→ YOUR INSTRUCTIONS:
Drop all images. Then write out each line below exactly as given.

→ TASK DATA:
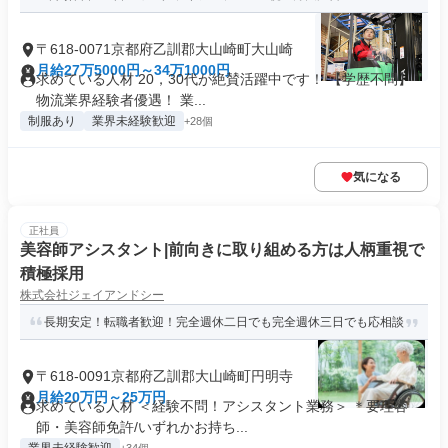
〒618-0071京都府乙訓郡大山崎町大山崎
月給27万5000円～34万1000円
求めている人材 20，30代が絶賛活躍中です！ 【学歴不問】
物流業界経験者優遇！ 業...
制服あり
業界未経験歓迎
+28個
気になる
正社員
美容師アシスタント|前向きに取り組める方は人柄重視で
積極採用
株式会社ジェイアンドシー
長期安定！転職者歓迎！完全週休二日でも完全週休三日でも応相談
〒618-0091京都府乙訓郡大山崎町円明寺
月給20万円～25万円
求めている人材 ＜経験不問！アシスタント業務＞ ＊要理容
師・美容師免許/いずれかお持ち...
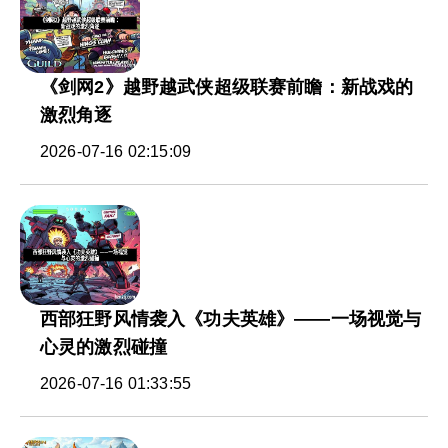
《剑网2》越野越武侠超级联赛前瞻：新战戏的
激烈角逐
2026-07-16 02:15:09
西部狂野风情袭入《功夫英雄》——一场视觉与
心灵的激烈碰撞
2026-07-16 01:33:55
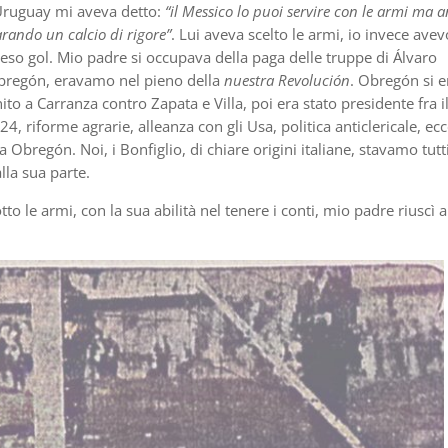
Uruguay mi aveva detto:
“il Messico lo puoi servire con le armi ma 
rando un calcio di rigore”
. Lui aveva scelto le armi, io invece avev
eso gol. Mio padre si occupava della paga delle truppe di Álvaro
regón, eravamo nel pieno della
nuestra Revolución
. Obregón si e
ito a Carranza contro Zapata e Villa, poi era stato presidente fra il
 ’24, riforme agrarie, alleanza con gli Usa, politica anticlericale, ec
a Obregón. Noi, i Bonfiglio, di chiare origini italiane, stavamo tutt
lla sua parte.
tto le armi, con la sua abilità nel tenere i conti, mio padre riuscì a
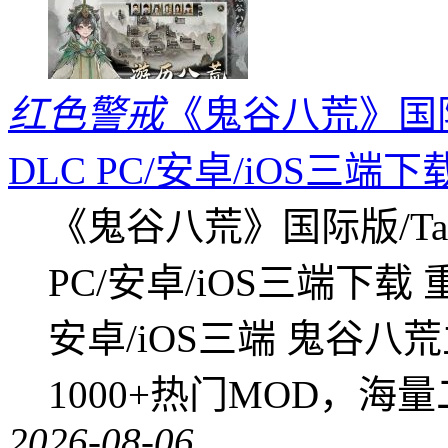
红色警戒
《鬼谷八荒》国际版
DLC PC/安卓/iOS三端下
《鬼谷八荒》国际版/Tap
PC/安卓/iOS三端下载
安卓/iOS三端 鬼谷八
1000+热门MOD，海
2026-08-06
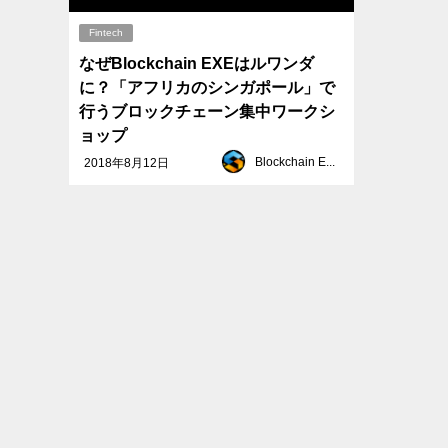
Fintech
なぜBlockchain EXEはルワンダ
に？「アフリカのシンガポール」で
行うブロックチェーン集中ワークシ
ョップ
Blockchain EXE
2018年8月12日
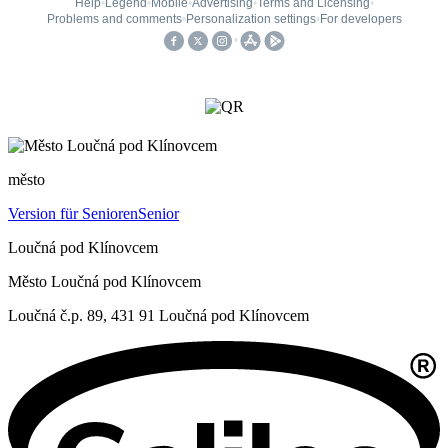
město
Version für Senioren
Senior
Loučná pod Klínovcem
Město Loučná pod Klínovcem
Loučná č.p. 89, 431 91 Loučná pod Klínovcem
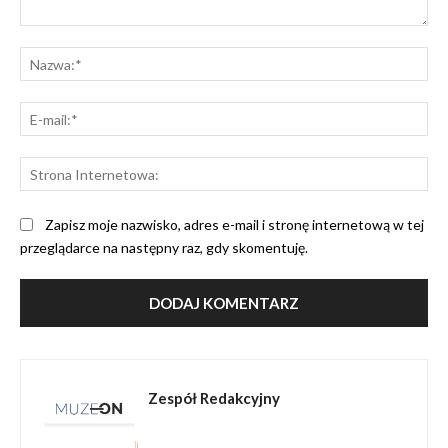
Komentarz:
Na
E-
mai
St
Int
Zapisz moje nazwisko, adres e-mail i stronę internetową w tej
przeglądarce na następny raz, gdy skomentuję.
Zespół Redakcyjny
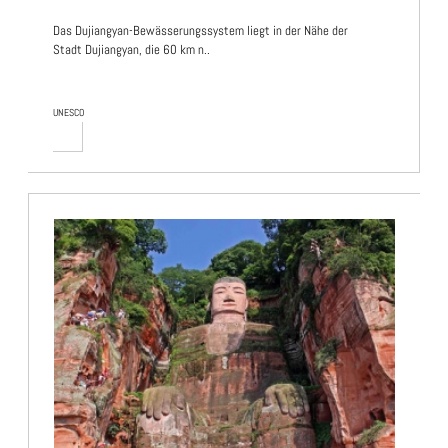
Das Dujiangyan-Bewässerungssystem liegt in der Nähe der
Stadt Dujiangyan, die 60 km n..
UNESCO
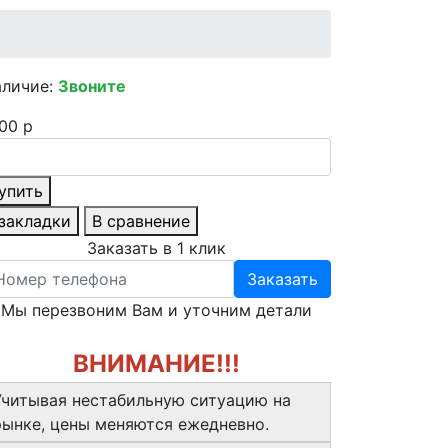
аличие:
Звоните
00 р
упить
 закладки
В сравнение
Заказать в 1 клик
Заказать
Мы перезвоним Вам и уточним детали
ВНИМАНИЕ!!!
Учитывая нестабильную ситуацию на
рынке, цены меняются ежедневно.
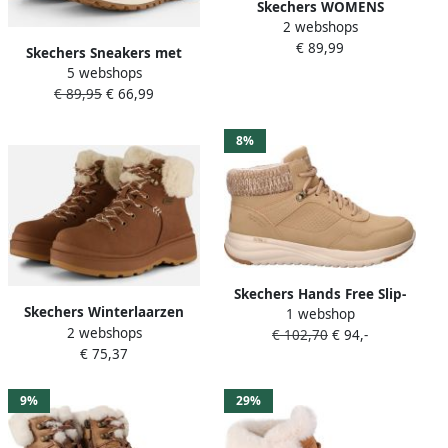
Skechers WOMENS
2 webshops
MODERN COMFORT 159509-
€ 89,99
DSCH halfhoge schoenen
Skechers Sneakers met
dames bruin
5 webshops
sleehak UNO Rugged
€ 89,95
€ 66,99
Sneakers wedge sneakers
winterlaarzen met
hoogwaardige demping
8%
Skechers Hands Free Slip-
Skechers Winterlaarzen
1 webshop
Ins On-the-Go Stellar dames
2 webshops
PARK CITY trekking laarzen
€ 102,70
€ 94,-
veterboot Cognac
€ 75,37
veterschoenen met warme
voering
9%
29%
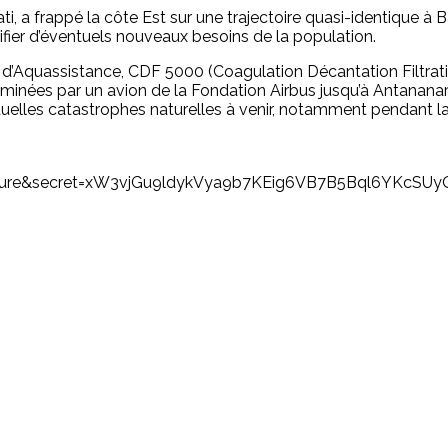
 a frappé la côte Est sur une trajectoire quasi-identique à Bat
tifier d’éventuels nouveaux besoins de la population.
n d’Aquassistance, CDF 5000 (Coagulation Décantation Filtrat
eminées par un avion de la Fondation Airbus jusqu’à Antananar
tuelles catastrophes naturelles à venir, notamment pendant la s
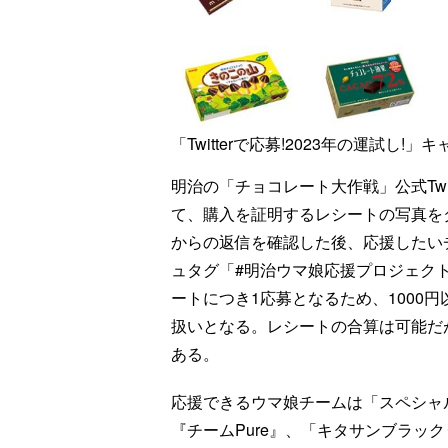
「Twitterで応募!2023年の運試
明治の「チョコレート大作戦」公式Twitte
て、購入を証明するレシートの写真をダ
からの返信を確認した後、応援したい
ュタグ「#明治ウマ娘応援プロジェク
ートにつき1応募となるため、1000
扱いとなる。レシートの合算は可能だ
ある。
応援できるウマ娘チームは「スペシャ
『チームPure』、「キタサンブラッ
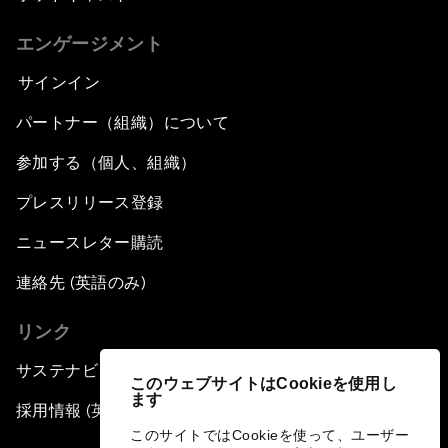
エンゲージメント
サインイン
パートナー（組織）について
参加する（個人、組織）
プレスリリース登録
ニュースレター購読
連絡先 (英語のみ)
リンク
サステナビリティへの取り組み
このウェブサイトはCookieを使用し
ます
採用情報 (英語のみ)
このサイトではCookieを使って、ユーザー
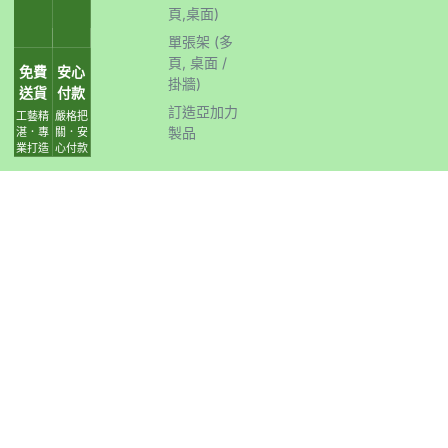
頁,桌面)
單張架 (多
頁, 桌面 /
免費
安心
掛牆)
送貨
付款
訂造亞加力
工藝精
嚴格把
製品
湛．專
關．安
業打造
心付款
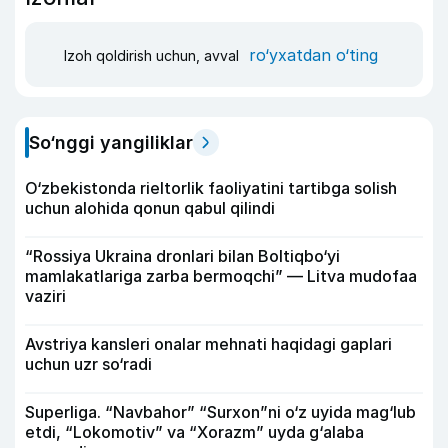
ro‘yxatdan o‘ting
Izoh qoldirish uchun, avval
So‘nggi yangiliklar
O‘zbekistonda rieltorlik faoliyatini tartibga solish
uchun alohida qonun qabul qilindi
“Rossiya Ukraina dronlari bilan Boltiqbo‘yi
mamlakatlariga zarba bermoqchi” — Litva mudofaa
vaziri
Avstriya kansleri onalar mehnati haqidagi gaplari
uchun uzr so‘radi
Superliga. “Navbahor” “Surxon”ni o‘z uyida mag‘lub
etdi, “Lokomotiv” va “Xorazm” uyda g‘alaba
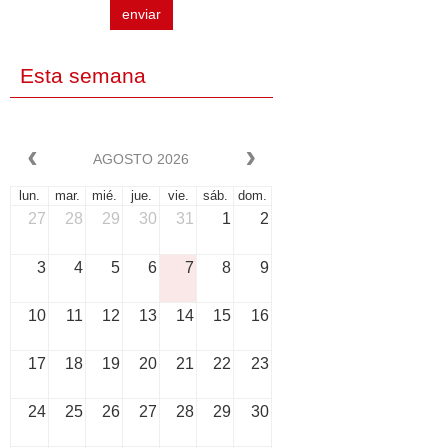
enviar
Esta semana
AGOSTO 2026
lun.
mar.
mié.
jue.
vie.
sáb.
dom.
27
28
29
30
31
1
2
3
4
5
6
7
8
9
10
11
12
13
14
15
16
17
18
19
20
21
22
23
24
25
26
27
28
29
30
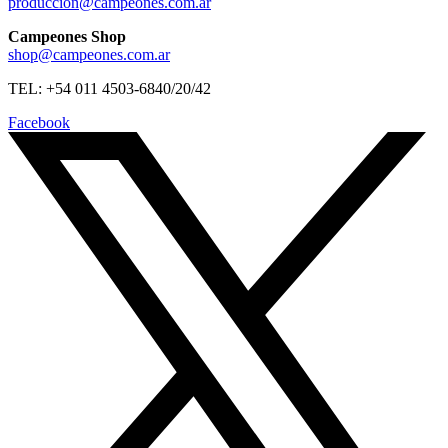
produccion@campeones.com.ar
Campeones Shop
shop@campeones.com.ar
TEL: +54 011 4503-6840/20/42
Facebook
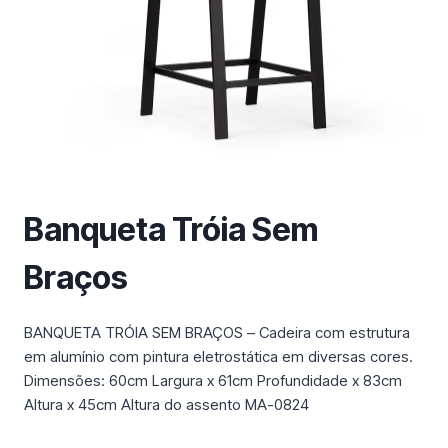
m
a
c
a
t
e
g
o
r
Banqueta Tróia Sem
i
a
Braços
BANQUETA TRÓIA SEM BRAÇOS – Cadeira com estrutura
em alumínio com pintura eletrostática em diversas cores.
Dimensões: 60cm Largura x 61cm Profundidade x 83cm
Altura x 45cm Altura do assento MA-0824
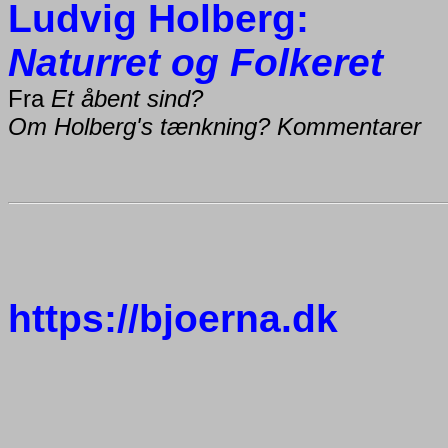
Ludvig Holberg:
Naturret og Folkeret
Fra
Et åbent sind?
Om Holberg's tænkning? Kommentarer
https://bjoerna.dk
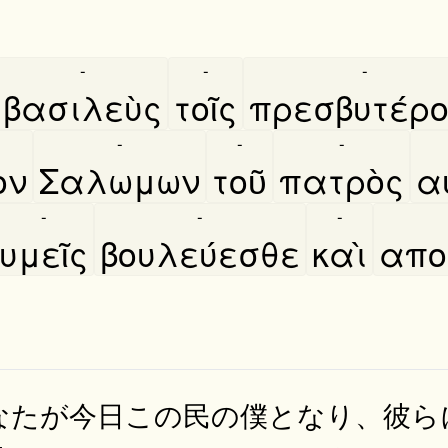
」
-
-
-
βασιλεὺς
τοῖς
πρεσβυτέρο
-
-
-
ον
Σαλωμων
τοῦ
πατρὸς
α
-
-
-
υμεῖς
βουλεύεσθε
καὶ
απο
なたが今日この民の僕となり、彼ら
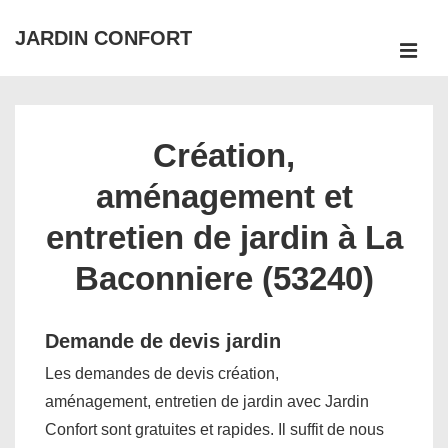
↓
JARDIN CONFORT
passer
ME
au
Main
contenu
Navigation
principal
Création,
aménagement et
entretien de jardin à La
Baconniere (53240)
Demande de devis jardin
Les demandes de devis création,
aménagement, entretien de jardin avec Jardin
Confort sont gratuites et rapides. Il suffit de nous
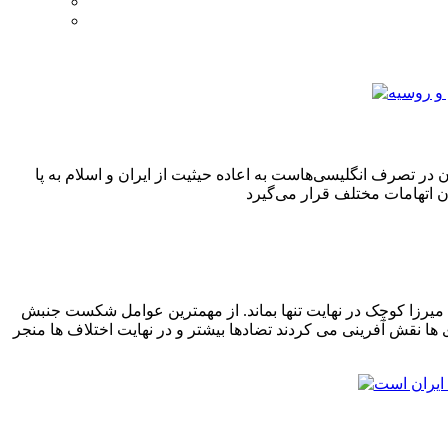
 در تصرف انگلیسی‌هاست به اعاده حیثیت از ایران و اسلام به پا
میرزا کوچک در نهایت تنها بماند. از مهمترین عوامل شکست جنبش
ها نقش آفرینی می کردند تضادها بیشتر و در نهایت اختلاف ها منجر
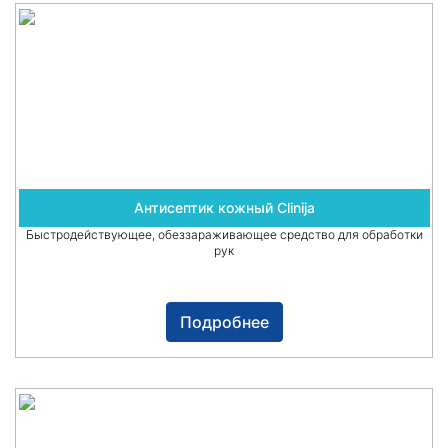
Антисептик кожный Clinija
Быстродействующее, обеззараживающее средство для обработки
рук
Подробнее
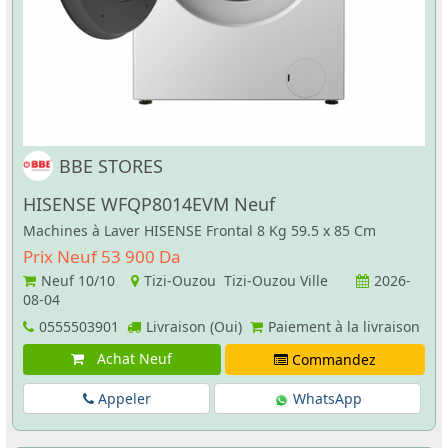
BBE STORES
HISENSE WFQP8014EVM Neuf
Machines à Laver HISENSE Frontal 8 Kg 59.5 x 85 Cm
Prix Neuf 53 900 Da
Neuf
10/10
Tizi-Ouzou Tizi-Ouzou Ville
2026-
08-04
0555503901
Livraison (Oui)
Paiement à la livraison
Achat Neuf
Commandez
Appeler
WhatsApp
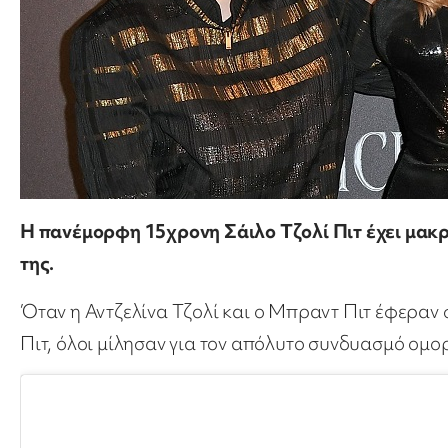
Η πανέμορφη 15χρονη Σάιλο Τζολί Πιτ έχει μακρύ
της.
Όταν η Αντζελίνα Τζολί και ο Μπραντ Πιτ έφεραν σ
Πιτ, όλοι μίλησαν για τον απόλυτο συνδυασμό ομ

→ ANSWER BELOW:
〒618-0071京都府乙訓郡大山崎町大山崎
月給27万5000円～34万1000円
求めている人材 20，30代が絶賛活躍中です！ 【学歴不問】
物流業界経験者優遇！ 業...
制服あり
業界未経験歓迎
+28個
気になる
正社員
美容師アシスタント|前向きに取り組める方は人柄重視で
積極採用
株式会社ジェイアンドシー
長期安定！転職者歓迎！完全週休二日でも完全週休三日でも応相談
〒618-0091京都府乙訓郡大山崎町円明寺
月給20万円～25万円
求めている人材 ＜経験不問！アシスタント業務＞ ＊要理容
師・美容師免許/いずれかお持ち...
《剑网2》越野越武侠超级联赛前瞻：新战戏的
激烈角逐
2026-07-16 02:15:09
西部狂野风情袭入《功夫英雄》——一场视觉与
心灵的激烈碰撞
2026-07-16 01:33:55
Uruguay mi aveva detto:
“il Messico lo puoi servire con le armi ma 
rando un calcio di rigore”
. Lui aveva scelto le armi, io invece avev
eso gol. Mio padre si occupava della paga delle truppe di Álvaro
regón, eravamo nel pieno della
nuestra Revolución
. Obregón si e
ito a Carranza contro Zapata e Villa, poi era stato presidente fra il
 ’24, riforme agrarie, alleanza con gli Usa, politica anticlericale, ec
a Obregón. Noi, i Bonfiglio, di chiare origini italiane, stavamo tutt
lla sua parte.
tto le armi, con la sua abilità nel tenere i conti, mio padre riuscì a
红色警戒
《鬼谷八荒》国际版
DLC PC/安卓/iOS三端下
《鬼谷八荒》国际版/Tap
PC/安卓/iOS三端下载
安卓/iOS三端 鬼谷八
1000+热门MOD，海
2026-08-06
Fintech
なぜBlockchain EXEはルワンダ
に？「アフリカのシンガポール」で
行うブロックチェーン集中ワークシ
ョップ
Blockchain EXE
2018年8月12日
město
Version für Senioren
Senior
Loučná pod Klínovcem
Město Loučná pod Klínovcem
Loučná č.p. 89, 431 91 Loučná pod Klínovcem
Komentarz:
Na
E-
mai
St
Int
Zapisz moje nazwisko, adres e-mail i stronę internetową w tej
przeglądarce na następny raz, gdy skomentuję.
Zespół Redakcyjny
Das Dujiangyan-Bewässerungssystem liegt in der Nähe der
Stadt Dujiangyan, die 60 km n..
UNESCO
аличие:
Звоните
00 р
упить
 закладки
В сравнение
Заказать в 1 клик
Заказать
Мы перезвоним Вам и уточним детали
ВНИМАНИЕ!!!
Учитывая нестабильную ситуацию на
рынке, цены меняются ежедневно.
Skechers WOMENS
2 webshops
MODERN COMFORT 159509-
€ 89,99
DSCH halfhoge schoenen
Skechers Sneakers met
dames bruin
5 webshops
sleehak UNO Rugged
€ 89,95
€ 66,99
Sneakers wedge sneakers
winterlaarzen met
hoogwaardige demping
8%
Skechers Hands Free Slip-
Skechers Winterlaarzen
1 webshop
Ins On-the-Go Stellar dames
2 webshops
PARK CITY trekking laarzen
€ 102,70
€ 94,-
veterboot Cognac
€ 75,37
veterschoenen met warme
voering
9%
29%
 a frappé la côte Est sur une trajectoire quasi-identique à Bat
tifier d’éventuels nouveaux besoins de la population.
n d’Aquassistance, CDF 5000 (Coagulation Décantation Filtrat
eminées par un avion de la Fondation Airbus jusqu’à Antananar
tuelles catastrophes naturelles à venir, notamment pendant la s
「Twitterで応募!2023年の運試
明治の「チョコレート大作戦」公式Twitte
て、購入を証明するレシートの写真をダ
からの返信を確認した後、応援したい
ュタグ「#明治ウマ娘応援プロジェク
ートにつき1応募となるため、1000
扱いとなる。レシートの合算は可能だ
ある。
応援できるウマ娘チームは「スペシャ
『チームPure』、「キタサンブラッ
エンゲージメント
サインイン
パートナー（組織）について
参加する（個人、組織）
プレスリリース登録
ニュースレター購読
連絡先 (英語のみ)
リンク
サステナビリティへの取り組み
このウェブサイトはCookieを使用し
ます
採用情報 (英語のみ)
このサイトではCookieを使って、ユーザー
頁,桌面)
單張架 (多
頁, 桌面 /
免費
安心
掛牆)
送貨
付款
訂造亞加力
工藝精
嚴格把
製品
湛．專
關．安
業打造
心付款
ro‘yxatdan o‘ting
Izoh qoldirish uchun, avval
So‘nggi yangiliklar
O‘zbekistonda rieltorlik faoliyatini tartibga solish
uchun alohida qonun qabul qilindi
“Rossiya Ukraina dronlari bilan Boltiqbo‘yi
mamlakatlariga zarba bermoqchi” — Litva mudofaa
vaziri
Avstriya kansleri onalar mehnati haqidagi gaplari
uchun uzr so‘radi
Superliga. “Navbahor” “Surxon”ni o‘z uyida mag‘lub
etdi, “Lokomotiv” va “Xorazm” uyda g‘alaba
enviar
Esta semana
AGOSTO 2026
lun.
mar.
mié.
jue.
vie.
sáb.
dom.
27
28
29
30
31
1
2
3
4
5
6
7
8
9
10
11
12
13
14
15
16
17
18
19
20
21
22
23
24
25
26
27
28
29
30
produccion@campeones.com.ar
Campeones Shop
shop@campeones.com.ar
TEL: +54 011 4503-6840/20/42
Facebook
m
a
c
a
t
e
g
o
r
Banqueta Tróia Sem
i
a
Braços
BANQUETA TRÓIA SEM BRAÇOS – Cadeira com estrutura
em alumínio com pintura eletrostática em diversas cores.
Dimensões: 60cm Largura x 61cm Profundidade x 83cm
Altura x 45cm Altura do assento MA-0824
Ludvig Holberg:
Naturret og Folkeret
Fra
Et åbent sind?
Om Holberg's tænkning? Kommentarer
https://bjoerna.dk
」
-
-
-
βασιλεὺς
τοῖς
πρεσβυτέρο
-
-
-
ον
Σαλωμων
τοῦ
πατρὸς
α
-
-
-
υμεῖς
βουλεύεσθε
καὶ
απο
なたが今日この民の僕となり、彼ら
↓
JARDIN CONFORT
passer
ME
au
Main
contenu
Navigation
principal
Création,
aménagement et
entretien de jardin à La
Baconniere (53240)
Demande de devis jardin
Les demandes de devis création,
aménagement, entretien de jardin avec Jardin
Confort sont gratuites et rapides. Il suffit de nous
 در تصرف انگلیسی‌هاست به اعاده حیثیت از ایران و اسلام به پا
میرزا کوچک در نهایت تنها بماند. از مهمترین عوامل شکست جنبش
ها نقش آفرینی می کردند تضادها بیشتر و در نهایت اختلاف ها منجر
Антисептик кожный Clinija
Быстродействующее, обеззараживающее средство для обработки
рук
Подробнее
BBE STORES
HISENSE WFQP8014EVM Neuf
Machines à Laver HISENSE Frontal 8 Kg 59.5 x 85 Cm
Prix Neuf 53 900 Da
Neuf
10/10
Tizi-Ouzou Tizi-Ouzou Ville
2026-
08-04
0555503901
Livraison (Oui)
Paiement à la livraison
Achat Neuf
Commandez
Appeler
WhatsApp
Η πανέμορφη 15χρονη Σάιλο Τζολί Πιτ έχει μακρύ
της.
Όταν η Αντζελίνα Τζολί και ο Μπραντ Πιτ έφεραν σ
Πιτ, όλοι μίλησαν για τον απόλυτο συνδυασμό ομ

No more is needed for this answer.